*Task prompt*:
Transcribe every entry exactly; the images stay out.

Extracted page text data:
★ ★ ★ ★ ★

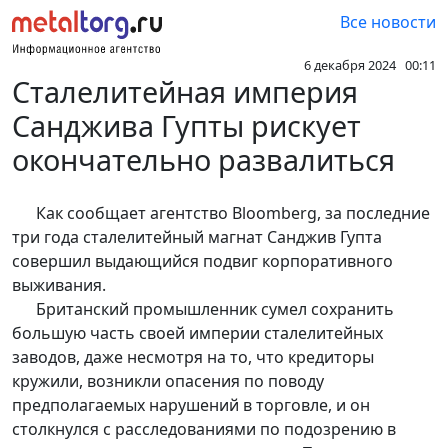
Все новости
6 декабря 2024 00:11
Сталелитейная империя
Санджива Гупты рискует
окончательно развалиться
Как сообщает агентство Bloomberg, за последние
три года сталелитейный магнат Санджив Гупта
совершил выдающийся подвиг корпоративного
выживания.
Британский промышленник сумел сохранить
большую часть своей империи сталелитейных
заводов, даже несмотря на то, что кредиторы
кружили, возникли опасения по поводу
предполагаемых нарушений в торговле, и он
столкнулся с расследованиями по подозрению в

★ ★ ★ ★ ★

*Answer to the exercise*:
Все новости
6 декабря 2024 00:11
Сталелитейная империя
Санджива Гупты рискует
окончательно развалиться
Как сообщает агентство Bloomberg, за последние
три года сталелитейный магнат Санджив Гупта
совершил выдающийся подвиг корпоративного
выживания.
Британский промышленник сумел сохранить
большую часть своей империи сталелитейных
заводов, даже несмотря на то, что кредиторы
кружили, возникли опасения по поводу
предполагаемых нарушений в торговле, и он
столкнулся с расследованиями по подозрению в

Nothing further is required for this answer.